Famous Websites & Apps Programmed in What Languages?


So a lot of you might be wondering what has Instagram been programmed in, or what is the front-end language Facebook uses for their mobile site versus their actual website. These kind of questions might be making you lead in a different question of what program should I learn?! Well I am here to share that with you!

Facebook

The frontend is written in PHP (programming language). Much of it is written using XHP, and the runtime is HipHop for PHP. Like most websites there's a lot of JavaScript (programming language) running in the users' browsers. Most of the backend services are written in C (programming language), C++ and Java. A lot of the C++ services rely on Boost. Many of the internal tools and some glue code is written in Python (programming language). One of the services that underlies Chat, the channel servers (see http://www.facebook.com/note.php... ), is written in Erlang (programming language).

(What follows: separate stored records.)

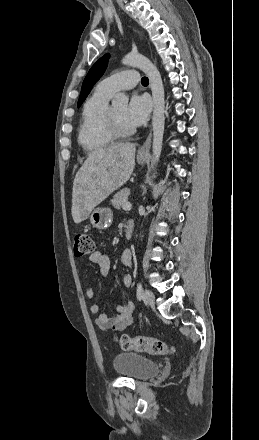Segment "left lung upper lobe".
Returning a JSON list of instances; mask_svg holds the SVG:
<instances>
[{"mask_svg":"<svg viewBox=\"0 0 259 440\" xmlns=\"http://www.w3.org/2000/svg\"><path fill=\"white\" fill-rule=\"evenodd\" d=\"M109 54L101 57L89 70L82 84L81 94L78 100V107L84 102L91 91L92 86L101 78L108 65Z\"/></svg>","mask_w":259,"mask_h":440,"instance_id":"left-lung-upper-lobe-1","label":"left lung upper lobe"}]
</instances>
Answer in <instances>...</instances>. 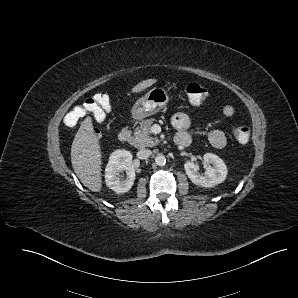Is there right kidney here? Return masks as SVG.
<instances>
[{
	"label": "right kidney",
	"instance_id": "right-kidney-1",
	"mask_svg": "<svg viewBox=\"0 0 298 298\" xmlns=\"http://www.w3.org/2000/svg\"><path fill=\"white\" fill-rule=\"evenodd\" d=\"M132 158L131 152L124 149H117L109 156L105 168V182L117 194L128 192L134 184L135 166ZM122 171L126 172V179L119 177Z\"/></svg>",
	"mask_w": 298,
	"mask_h": 298
}]
</instances>
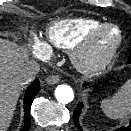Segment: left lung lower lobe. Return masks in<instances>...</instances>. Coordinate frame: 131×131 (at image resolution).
<instances>
[{
	"label": "left lung lower lobe",
	"mask_w": 131,
	"mask_h": 131,
	"mask_svg": "<svg viewBox=\"0 0 131 131\" xmlns=\"http://www.w3.org/2000/svg\"><path fill=\"white\" fill-rule=\"evenodd\" d=\"M82 109H83V104L78 103V105L74 111V114H73L74 124H75L77 130H79V131L84 130V126L82 125L81 120H80V115L82 113ZM114 131H131V121L129 122V124H127L125 126H121Z\"/></svg>",
	"instance_id": "1"
}]
</instances>
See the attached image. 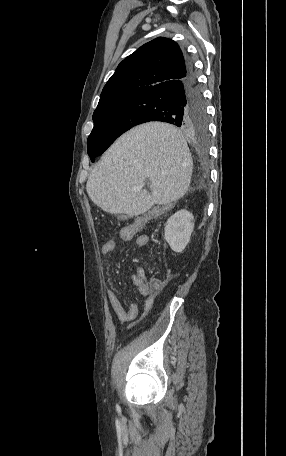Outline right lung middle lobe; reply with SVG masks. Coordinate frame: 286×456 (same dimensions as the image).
Wrapping results in <instances>:
<instances>
[{
	"label": "right lung middle lobe",
	"instance_id": "dd1d6c3e",
	"mask_svg": "<svg viewBox=\"0 0 286 456\" xmlns=\"http://www.w3.org/2000/svg\"><path fill=\"white\" fill-rule=\"evenodd\" d=\"M140 120V107L134 95L113 100L96 109L93 114L94 127L87 140L91 161L94 162L121 134L140 124ZM192 131L205 136L207 120Z\"/></svg>",
	"mask_w": 286,
	"mask_h": 456
}]
</instances>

The backend services and the web frontend communicate using Apache Thrift. The iPhone app and iOS SDK are written in Objective-C (programming language). OCaml (programming language), Haskell (programming language), and Ruby (programming language) are used internally, but as far as I know they don't power anything available on the website.

Instagram

What you need to learn to create a mobile app like Instagram is how to implement a client application on the mobile device and a backend web service that the client communicates with. The backend part -- which can be written in basically any programming language but Instagram used Python on Django -- is not a trivial thing, ... especially if you want it to scale to lots of users. Instagram actual uses a popular JavaScript framework for their client side called React.JS

Implementing a backend involves knowing a lot about many domains of software engineering: web servers, system adminning, database programming, database tuning, data object transmission formats, load balancing, interfacing with 3rd party APIs, interfacing with 3rd party cloud platforms, etc.

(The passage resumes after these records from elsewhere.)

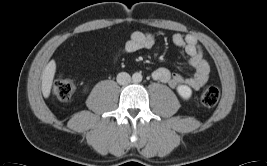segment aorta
<instances>
[{"label":"aorta","mask_w":267,"mask_h":166,"mask_svg":"<svg viewBox=\"0 0 267 166\" xmlns=\"http://www.w3.org/2000/svg\"><path fill=\"white\" fill-rule=\"evenodd\" d=\"M142 75H141V73H138V72H136V73H134L133 75H132V80H133V82H135V83H138V82H141L142 81Z\"/></svg>","instance_id":"obj_1"}]
</instances>
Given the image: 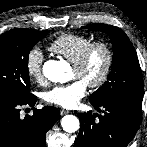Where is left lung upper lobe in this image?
Instances as JSON below:
<instances>
[{
  "instance_id": "5c2ea615",
  "label": "left lung upper lobe",
  "mask_w": 147,
  "mask_h": 147,
  "mask_svg": "<svg viewBox=\"0 0 147 147\" xmlns=\"http://www.w3.org/2000/svg\"><path fill=\"white\" fill-rule=\"evenodd\" d=\"M83 28L100 30L111 39L113 46L112 70L107 81L89 98L93 104L123 101L142 108L143 80L137 54L127 35L118 27L89 24Z\"/></svg>"
}]
</instances>
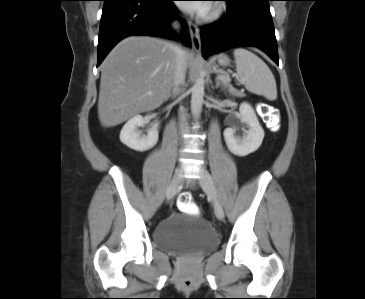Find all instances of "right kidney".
<instances>
[{"instance_id": "right-kidney-1", "label": "right kidney", "mask_w": 365, "mask_h": 299, "mask_svg": "<svg viewBox=\"0 0 365 299\" xmlns=\"http://www.w3.org/2000/svg\"><path fill=\"white\" fill-rule=\"evenodd\" d=\"M150 118V116L142 117L140 115L131 118L121 130V142L129 148L141 152L152 148L158 141L157 125L152 126L147 135H141L138 129L148 123Z\"/></svg>"}]
</instances>
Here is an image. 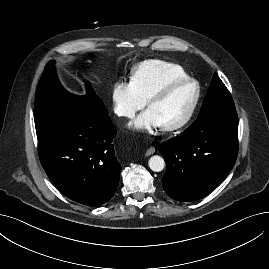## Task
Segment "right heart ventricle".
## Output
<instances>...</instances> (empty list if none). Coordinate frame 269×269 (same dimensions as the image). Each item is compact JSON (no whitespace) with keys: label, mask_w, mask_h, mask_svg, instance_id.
I'll use <instances>...</instances> for the list:
<instances>
[{"label":"right heart ventricle","mask_w":269,"mask_h":269,"mask_svg":"<svg viewBox=\"0 0 269 269\" xmlns=\"http://www.w3.org/2000/svg\"><path fill=\"white\" fill-rule=\"evenodd\" d=\"M187 77L188 74L181 66L153 59L138 64L131 73L130 82L146 102L154 92L166 84Z\"/></svg>","instance_id":"right-heart-ventricle-1"}]
</instances>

If you are asking this question, you are not ready to think about doing this. Given this, I'd suggest learning how to write the client part of it that runs on the mobile device, which you would do in Objective C/Swift for iOS or Java for Android, and then using a BaaS (Backend as a service) for the backend, such as Kinvey or Parse.

Twitter

Twitter was originally built as a Ruby on Rails app. Over time, we have slowly been moving away from that and most services within Twitter are either close to or completely done with the transition. However, there are still a few services that are using ruby extensively. Of the services that have moved away from rails, almost all are using Scala though there is some use of plain Java. I've heard talk of using C++ in places where performance is extremely important but I'm not sure if that's been implemented in production yet. Java and Objective-C are, of course, used by the Android and iOS teams, respectively. I don't work on the iOS team and I haven't looked at their code base so I can't comment on whether or not there has been anyone looking into moving to Swift. On the internal tools side, Python has become much more common, though there are still lots tools and testing frameworks written in Ruby, and, of course, there's lots of bash scripts. Finally, there will always be lots of Javascript (for the foreseeable future anyway).

Pinterest

We originally had a monolithic Python backend, and even in our shift to a services-oriented architecture, we kept to Python for a while — for a variety of reasons, including: existing familiarity of the dev team with Python and with Python in our stack; the ease of just extracting portions of our codebase and wrapping them in thin Python service layers rather than implementing those services from scratch; and of course all the usual reasons that Python is a good language for startups to move fast and iterate with.

Search was the first major piece of our backend written in Java, and as our engineering stack has matured and we've upped our bar for availability, performance, and reliability, we've turned to Java for a lot of other services as well, particularly in infrastructure. We recently introduced Go as part of our ads serving stack and Go is also now a supported language in our services framework.

Google

C++, Java, and Python are the most prevalent. C++ generally powers compute-intensive back-end services, Java (and a wealth of libraries including servlets, Guice, and Guava) is often used for application logic, and many scripts are written in Python. Parts of YouTube are written in Python as well as some App Engine applications. JavaScript is heavily used for client-side code, sometimes translated from Java with GWT (formerly Google Web Toolkit), and other times written by hand with the suite of Closure tools. Closure templates are written in a simple language called Soy. Some less dominant languages include:

  • Sawzall, for processing log files.

  • Go (programming language), for highly concurrent systems. Nowhere near as popular as C++ but that may very well change in a few years.

  • Several small DSLs used for monitoring, builds, and deployment.

Perl, PHP, and Ruby are occasionally used for small scripts and web pages but not so much for production sites. Also see Neil Kandalgaonkar's answer to When will Google permit languages other than Python, C++, Java and Go to be used for internal projects?. He brings up some interesting points like readability reviews and how they affect language choice.